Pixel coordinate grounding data
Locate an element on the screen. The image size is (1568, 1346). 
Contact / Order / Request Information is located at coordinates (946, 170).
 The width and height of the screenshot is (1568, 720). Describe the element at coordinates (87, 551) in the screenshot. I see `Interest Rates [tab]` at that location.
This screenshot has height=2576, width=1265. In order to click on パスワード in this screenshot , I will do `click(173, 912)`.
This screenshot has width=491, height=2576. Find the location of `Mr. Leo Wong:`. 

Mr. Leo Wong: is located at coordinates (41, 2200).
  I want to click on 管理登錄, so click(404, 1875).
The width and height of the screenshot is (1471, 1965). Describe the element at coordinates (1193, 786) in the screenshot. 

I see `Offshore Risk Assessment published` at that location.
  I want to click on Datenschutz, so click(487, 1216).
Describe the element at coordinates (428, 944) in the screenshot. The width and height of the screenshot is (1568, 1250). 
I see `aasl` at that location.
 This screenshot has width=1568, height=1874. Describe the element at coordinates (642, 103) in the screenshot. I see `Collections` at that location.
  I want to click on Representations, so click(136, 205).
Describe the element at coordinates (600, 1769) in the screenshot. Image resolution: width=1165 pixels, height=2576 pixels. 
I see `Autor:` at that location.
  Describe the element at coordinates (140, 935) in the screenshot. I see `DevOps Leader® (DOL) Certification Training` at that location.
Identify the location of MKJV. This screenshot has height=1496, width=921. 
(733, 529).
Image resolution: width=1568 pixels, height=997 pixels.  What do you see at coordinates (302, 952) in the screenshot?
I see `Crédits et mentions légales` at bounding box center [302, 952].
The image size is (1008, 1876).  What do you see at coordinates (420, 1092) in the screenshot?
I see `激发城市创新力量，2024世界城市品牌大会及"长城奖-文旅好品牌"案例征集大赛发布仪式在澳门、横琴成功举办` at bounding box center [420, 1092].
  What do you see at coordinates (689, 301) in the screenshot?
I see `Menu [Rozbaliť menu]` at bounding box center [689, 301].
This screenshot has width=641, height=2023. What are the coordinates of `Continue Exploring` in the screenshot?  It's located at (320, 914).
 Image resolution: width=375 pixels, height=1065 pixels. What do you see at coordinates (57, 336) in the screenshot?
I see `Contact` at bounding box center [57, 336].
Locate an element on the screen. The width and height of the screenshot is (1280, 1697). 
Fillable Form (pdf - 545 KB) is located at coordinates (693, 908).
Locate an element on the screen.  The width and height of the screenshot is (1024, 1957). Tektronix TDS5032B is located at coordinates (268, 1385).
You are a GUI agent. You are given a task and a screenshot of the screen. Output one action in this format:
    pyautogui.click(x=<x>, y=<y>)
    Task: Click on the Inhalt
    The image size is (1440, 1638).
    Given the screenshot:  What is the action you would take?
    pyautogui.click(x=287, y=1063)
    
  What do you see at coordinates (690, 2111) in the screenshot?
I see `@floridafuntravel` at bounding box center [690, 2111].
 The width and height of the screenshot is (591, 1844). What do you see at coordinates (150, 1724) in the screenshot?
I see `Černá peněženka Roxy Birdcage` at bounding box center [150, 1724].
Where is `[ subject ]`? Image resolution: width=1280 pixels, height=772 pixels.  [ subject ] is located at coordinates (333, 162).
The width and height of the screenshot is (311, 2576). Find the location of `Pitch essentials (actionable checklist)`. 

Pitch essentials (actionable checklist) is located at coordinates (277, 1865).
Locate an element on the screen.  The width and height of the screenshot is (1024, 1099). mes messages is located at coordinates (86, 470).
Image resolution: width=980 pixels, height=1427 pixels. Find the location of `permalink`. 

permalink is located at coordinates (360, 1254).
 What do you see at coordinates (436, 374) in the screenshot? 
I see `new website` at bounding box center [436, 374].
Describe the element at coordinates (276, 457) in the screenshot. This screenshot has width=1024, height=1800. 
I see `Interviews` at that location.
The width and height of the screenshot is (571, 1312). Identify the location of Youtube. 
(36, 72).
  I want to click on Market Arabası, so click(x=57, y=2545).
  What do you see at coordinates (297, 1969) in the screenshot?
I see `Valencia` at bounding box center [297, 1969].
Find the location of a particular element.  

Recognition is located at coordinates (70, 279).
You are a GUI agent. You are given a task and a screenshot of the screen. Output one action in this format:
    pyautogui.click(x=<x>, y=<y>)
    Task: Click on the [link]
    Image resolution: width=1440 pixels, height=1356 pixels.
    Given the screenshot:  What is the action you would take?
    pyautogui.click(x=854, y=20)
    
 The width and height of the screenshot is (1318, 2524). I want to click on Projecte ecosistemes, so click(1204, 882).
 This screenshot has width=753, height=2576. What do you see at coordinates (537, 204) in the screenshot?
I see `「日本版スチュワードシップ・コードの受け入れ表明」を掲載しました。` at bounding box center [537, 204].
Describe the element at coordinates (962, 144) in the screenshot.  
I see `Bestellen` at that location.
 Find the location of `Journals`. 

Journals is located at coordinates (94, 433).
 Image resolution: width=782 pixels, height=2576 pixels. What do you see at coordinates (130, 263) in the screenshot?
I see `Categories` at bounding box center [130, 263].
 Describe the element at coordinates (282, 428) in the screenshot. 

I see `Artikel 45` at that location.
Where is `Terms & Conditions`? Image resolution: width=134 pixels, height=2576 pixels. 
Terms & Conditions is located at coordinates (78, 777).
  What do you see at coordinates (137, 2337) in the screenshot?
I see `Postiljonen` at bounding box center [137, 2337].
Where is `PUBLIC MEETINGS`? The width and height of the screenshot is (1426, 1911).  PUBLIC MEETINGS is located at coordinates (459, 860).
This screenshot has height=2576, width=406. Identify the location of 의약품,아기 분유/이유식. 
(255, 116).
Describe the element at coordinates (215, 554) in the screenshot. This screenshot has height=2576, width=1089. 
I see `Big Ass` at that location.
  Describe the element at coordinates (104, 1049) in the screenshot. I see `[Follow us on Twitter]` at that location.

WHAT YOU ARE ASKED TO DO: Nothing should be left out. Reproduce all the entries precisely.

WRITTEN REPLY:
Locate an element on the screen. The image size is (1568, 1346). 
Contact / Order / Request Information is located at coordinates (946, 170).
 The width and height of the screenshot is (1568, 720). Describe the element at coordinates (87, 551) in the screenshot. I see `Interest Rates [tab]` at that location.
This screenshot has height=2576, width=1265. In order to click on パスワード in this screenshot , I will do `click(173, 912)`.
This screenshot has width=491, height=2576. Find the location of `Mr. Leo Wong:`. 

Mr. Leo Wong: is located at coordinates (41, 2200).
  I want to click on 管理登錄, so click(404, 1875).
The width and height of the screenshot is (1471, 1965). Describe the element at coordinates (1193, 786) in the screenshot. 

I see `Offshore Risk Assessment published` at that location.
  I want to click on Datenschutz, so click(487, 1216).
Describe the element at coordinates (428, 944) in the screenshot. The width and height of the screenshot is (1568, 1250). 
I see `aasl` at that location.
 This screenshot has width=1568, height=1874. Describe the element at coordinates (642, 103) in the screenshot. I see `Collections` at that location.
  I want to click on Representations, so click(136, 205).
Describe the element at coordinates (600, 1769) in the screenshot. Image resolution: width=1165 pixels, height=2576 pixels. 
I see `Autor:` at that location.
  Describe the element at coordinates (140, 935) in the screenshot. I see `DevOps Leader® (DOL) Certification Training` at that location.
Identify the location of MKJV. This screenshot has height=1496, width=921. 
(733, 529).
Image resolution: width=1568 pixels, height=997 pixels.  What do you see at coordinates (302, 952) in the screenshot?
I see `Crédits et mentions légales` at bounding box center [302, 952].
The image size is (1008, 1876).  What do you see at coordinates (420, 1092) in the screenshot?
I see `激发城市创新力量，2024世界城市品牌大会及"长城奖-文旅好品牌"案例征集大赛发布仪式在澳门、横琴成功举办` at bounding box center [420, 1092].
  What do you see at coordinates (689, 301) in the screenshot?
I see `Menu [Rozbaliť menu]` at bounding box center [689, 301].
This screenshot has width=641, height=2023. What are the coordinates of `Continue Exploring` in the screenshot?  It's located at (320, 914).
 Image resolution: width=375 pixels, height=1065 pixels. What do you see at coordinates (57, 336) in the screenshot?
I see `Contact` at bounding box center [57, 336].
Locate an element on the screen. The width and height of the screenshot is (1280, 1697). 
Fillable Form (pdf - 545 KB) is located at coordinates (693, 908).
Locate an element on the screen.  The width and height of the screenshot is (1024, 1957). Tektronix TDS5032B is located at coordinates (268, 1385).
You are a GUI agent. You are given a task and a screenshot of the screen. Output one action in this format:
    pyautogui.click(x=<x>, y=<y>)
    Task: Click on the Inhalt
    The image size is (1440, 1638).
    Given the screenshot:  What is the action you would take?
    pyautogui.click(x=287, y=1063)
    
  What do you see at coordinates (690, 2111) in the screenshot?
I see `@floridafuntravel` at bounding box center [690, 2111].
 The width and height of the screenshot is (591, 1844). What do you see at coordinates (150, 1724) in the screenshot?
I see `Černá peněženka Roxy Birdcage` at bounding box center [150, 1724].
Where is `[ subject ]`? Image resolution: width=1280 pixels, height=772 pixels.  [ subject ] is located at coordinates (333, 162).
The width and height of the screenshot is (311, 2576). Find the location of `Pitch essentials (actionable checklist)`. 

Pitch essentials (actionable checklist) is located at coordinates (277, 1865).
Locate an element on the screen.  The width and height of the screenshot is (1024, 1099). mes messages is located at coordinates (86, 470).
Image resolution: width=980 pixels, height=1427 pixels. Find the location of `permalink`. 

permalink is located at coordinates (360, 1254).
 What do you see at coordinates (436, 374) in the screenshot? 
I see `new website` at bounding box center [436, 374].
Describe the element at coordinates (276, 457) in the screenshot. This screenshot has width=1024, height=1800. 
I see `Interviews` at that location.
The width and height of the screenshot is (571, 1312). Identify the location of Youtube. 
(36, 72).
  I want to click on Market Arabası, so click(x=57, y=2545).
  What do you see at coordinates (297, 1969) in the screenshot?
I see `Valencia` at bounding box center [297, 1969].
Find the location of a particular element.  

Recognition is located at coordinates (70, 279).
You are a GUI agent. You are given a task and a screenshot of the screen. Output one action in this format:
    pyautogui.click(x=<x>, y=<y>)
    Task: Click on the [link]
    Image resolution: width=1440 pixels, height=1356 pixels.
    Given the screenshot:  What is the action you would take?
    pyautogui.click(x=854, y=20)
    
 The width and height of the screenshot is (1318, 2524). I want to click on Projecte ecosistemes, so click(1204, 882).
 This screenshot has width=753, height=2576. What do you see at coordinates (537, 204) in the screenshot?
I see `「日本版スチュワードシップ・コードの受け入れ表明」を掲載しました。` at bounding box center [537, 204].
Describe the element at coordinates (962, 144) in the screenshot.  
I see `Bestellen` at that location.
 Find the location of `Journals`. 

Journals is located at coordinates (94, 433).
 Image resolution: width=782 pixels, height=2576 pixels. What do you see at coordinates (130, 263) in the screenshot?
I see `Categories` at bounding box center [130, 263].
 Describe the element at coordinates (282, 428) in the screenshot. 

I see `Artikel 45` at that location.
Where is `Terms & Conditions`? Image resolution: width=134 pixels, height=2576 pixels. 
Terms & Conditions is located at coordinates (78, 777).
  What do you see at coordinates (137, 2337) in the screenshot?
I see `Postiljonen` at bounding box center [137, 2337].
Where is `PUBLIC MEETINGS`? The width and height of the screenshot is (1426, 1911).  PUBLIC MEETINGS is located at coordinates (459, 860).
This screenshot has height=2576, width=406. Identify the location of 의약품,아기 분유/이유식. 
(255, 116).
Describe the element at coordinates (215, 554) in the screenshot. This screenshot has height=2576, width=1089. 
I see `Big Ass` at that location.
  Describe the element at coordinates (104, 1049) in the screenshot. I see `[Follow us on Twitter]` at that location.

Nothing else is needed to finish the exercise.